Deux caractéristiques m’apparaissent comme absolument essentielles pour définir le vivant. L’une d’elles est souvent mise en avant : l’évolution, cette capacité d’adaptation permettant à un organisme d’optimiser son fonctionnement par rapport à son contexte. La deuxième n’est pas souvent citée, ce qui me surprend puisqu’elle distingue le vivant de processus purement physico-chimiques. Les règles de la physique et de la chimie s’appliquent au vivant – seul quelques vitalistes en doutent encore – mais le vivant possède des règles supplémentaires, qui lui sont propres, dont la capacité à mobiliser des concentrations locales. Alors que la concentration moyenne de réactifs dans une cellule peut être faible, la capacité à les concentrer en un endroit optimise leurs réactions. Nos cellules ont toutes un squelette interne extrêmement dynamique par exemple, capable de se former et se déformer sans cesse, permettant à des protéines de se donner « rendez-vous » en un point précis. Si deux réactifs doivent, pour la vie de la cellule, fusionner en présence d’une enzyme catalysant la réaction, ces réactifs vont apprendre à « pédaler » le long du cytosquelette, et ainsi se rencontrer afin de générer des effets de concentration locale. C’est à mon sens la véritable signature du vivant. D’autres caractéristiques sont régulièrement citées, en particulier la reproduction. Mais dans L’Arbre de la connaissance, initialement publié en 1969, Maturana et Varela n’identifient par exemple pas cette fonction comme définissant un être vivant, bien qu’elle soit nécessaire à la perpétuation de la vie. Le métabolisme est enfin souvent mentionné comme ontologique au vivant, de par sa capacité à transformer des ressources entrantes en produits différenciés.

Pouvez-vous nous expliquer ce qu’est la biologie de synthèse au sens large, ce qui la distingue de la biologie des systèmes et comment s’opère le « dépassement du vivant » ?

La considération des principes inhérents à la biologie est relativement récente. Or il est nécessaire de poser les bonnes questions pour obtenir des réponses claires. Il est ainsi fondamental de comprendre les mécanismes définissant le vivant, notamment le fonctionnement de l’horloge rythmant nos 24 heures ou celui de l’interrupteur permettant de destiner à des sorts différents deux cellules-filles alors même qu’elles proviennent d’une même cellule-mère.
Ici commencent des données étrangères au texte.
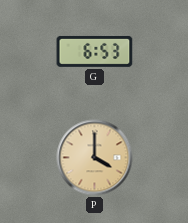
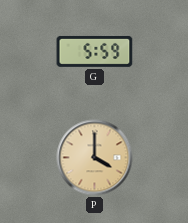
G: 6:53 -> 5:59
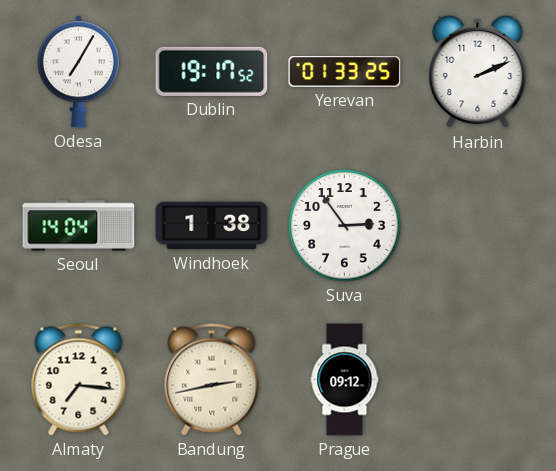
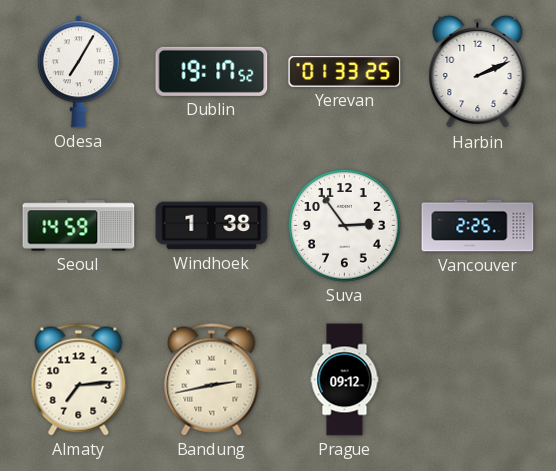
Seoul: 14:04 -> 14:59
Vancouver: none -> 2:25
Almaty: 7:16 -> 7:14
Cette « logique du vivant », comme l’appelait François Jacob, est au centre de la compréhension moléculaire des fonctionnements cellulaires. La biologie des systèmes concerne l’observation, l’analyse et l’explication des phénomènes biologiques, alors que la biologie de synthèse consiste à utiliser cette compréhension pour agir sur le vivant et y opérer un travail d’ingénieur. La première explore la logique du vivant, la seconde l’exploite.

Dresser la nature pour l’améliorer

Cela fait plus de 10 000 ans que l’homme agit sur son environnement, systématisant son action au moyen de l’agriculture et de l’élevage, mais ces interventions ont connu des raffinements successifs au cours du temps. L’homme a commencé à opérer des croisements, puis à provoquer l’apparition de mutations aléatoires dès 1920, en particulier sur les plantes d’intérêt horticole. Cette méthode n’était cependant pas rationnelle à proprement parler, puisqu’il était impossible de prévoir la nature de la mutation génétique et ses effets sur le goût, la couleur ou la forme des fruits et légumes. Il est devenu possible depuis 1973 de modifier l’expression d’un gène mais aussi d’implanter un gène « étranger » dans un organisme ne le présentant pas à l’état naturel. Cette manipulation appelée transgenèse a ouvert la voie aux organismes génétiquement modifiés. Cela fait ainsi quasiment un siècle que les plantes servant de base à notre alimentation sont manipulées génétiquement. Les interventions sont seulement devenues de plus en plus précises au cours de la dernière décennie.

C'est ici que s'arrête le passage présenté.